前回、無料が増える時代に、それでもお金を払う意味について書きました。 無料は入口を開く。 お金を払うことは、その先に関わる。 その話の先には、もう一つ大きな問いがあります。
それは、競争です。
これまでの社会では、競争はかなり強い意味を持っていました。 いい学校に入る。 いい会社に入る。 高い収入を得る。 評価される。 勝ち残る。 そこには、ただの名誉欲だけではなく、かなり切実な理由がありました。
競争に負けると、生活が苦しくなる。 選択肢が狭くなる。 安心が遠のく。 だから人は、競争したいかどうかに関係なく、競争に参加せざるをえなかった。 ここが大事なのだと思います。
競争そのものが問題なのではありません。 競争が好きな人もいる。 比べることで力が出る人もいる。 挑戦や勝負の中で、自分の力を感じる人もいる。 それはそれで、自然なことです。
問題は、競争しないと生きられない状態でした。
AI時代に生産性が大きく上がり、知識やサービスの多くが安くなり、最低限の生活を社会で支える発想が現実味を持ってくるなら、競争の意味は変わっていきます。 勝たなければ生きられない。 上に行かなければ安心できない。 そういう圧力が少し弱まるだけで、人はかなり違う生き方を選べるようになる。

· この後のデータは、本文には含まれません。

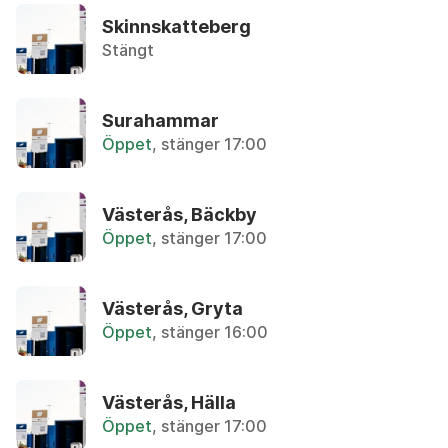
Återbruket, Metallskrot
Skinnskatteberg
Stängt
Anteckningspapper
Återvinningsstation, Tidningar
Surahammar
Armaturer
Öppet
, stänger 17:00
Återbruket, Ljuskällor
Asbest
Västerås, Bäckby
Privatpersoner kan lämna in max 30 liter utan tr
Öppet
, stänger 17:00
Asfalt (mindre mängder)
Västerås, Gryta
Återbruket, Tegel, kakel och betong
Öppet
, stänger 16:00
Aska
Övrigt, Restavfall - Gröna kärlet
Västerås, Hälla
Öppet
, stänger 17:00
Avfettningsmedel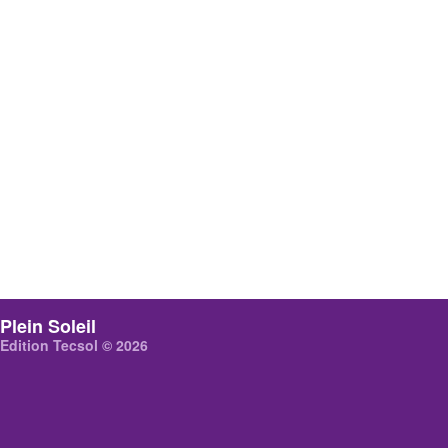
Plein Soleil
Edition Tecsol © 2026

競争は、強制されるものから、選ぶものへ変わっていく。 ここに大きな変化があります。
勝ちたい人は、勝負すればいい。 高みを目指したい人は、目指せばいい。 でも、全員がそこに乗らなければならないわけではない。 誰かと比べるより、自分の納得を大事にしたい人もいる。 静かに続けたい人もいる。 場を支えたい人もいる。 誰かの時間を少し良くしたい人もいる。
そういう生き方が、負けではなくなること。 それが、AI時代の社会にとってかなり大事なのだと思います。
競争が生存と強く結びついていた時代には、勝つことが人生の中心になりやすかった。 でも、最低限の安心が支えられ、必要なものが届きやすくなれば、人はようやく問えるようになる。 自分は本当に何をしたいのか。 何に関わりたいのか。 どんな時間を増やしたいのか。
これは、努力しなくていいという話ではありません。 むしろ逆です。 生存の不安に追われる努力ではなく、自分が納得して向かいたい努力を選べるようになる、という話です。
競争は、なくならなくていい。 ただ、それが生きるための唯一の道でなくなること。 そこに、これからの社会の希望があるのだと思います。
人間の幸福を中心に考えるなら、社会は「勝てる人」だけのためにあるべきではない。 勝ちたい人も、静かに続けたい人も、誰かを支えたい人も、それぞれの形で生きられること。 競争が生存に直結しなくなるとは、そういう社会の入口なのだと思います。